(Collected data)

========

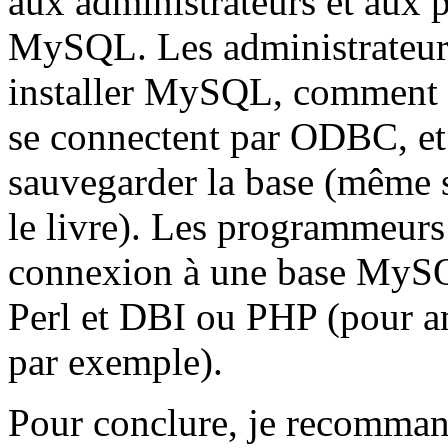
aux administrateurs et aux 
MySQL. Les administrateur
installer MySQL, comment co
se connectent par ODBC, e
sauvegarder la base (même si
le livre). Les programmeurs
connexion à une base MySQL
Perl et DBI ou PHP (pour amé
par exemple).
Pour conclure, je recommand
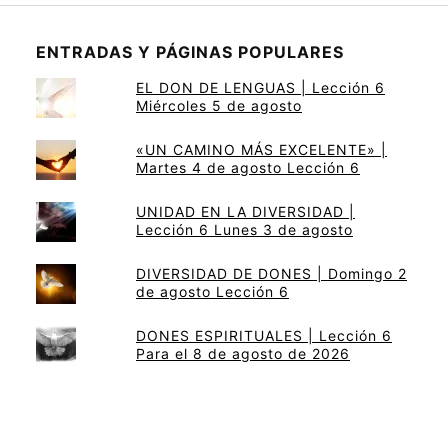
ENTRADAS Y PÁGINAS POPULARES
EL DON DE LENGUAS | Lección 6
Miércoles 5 de agosto
«UN CAMINO MÁS EXCELENTE» |
Martes 4 de agosto Lección 6
UNIDAD EN LA DIVERSIDAD |
Lección 6 Lunes 3 de agosto
DIVERSIDAD DE DONES | Domingo 2
de agosto Lección 6
DONES ESPIRITUALES | Lección 6
Para el 8 de agosto de 2026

========

**WORK REQUEST**: From the entries above, copy every line where the word "DONES" shows up.

**TASK RESPONSE**:
DIVERSIDAD DE DONES | Domingo 2
DONES ESPIRITUALES | Lección 6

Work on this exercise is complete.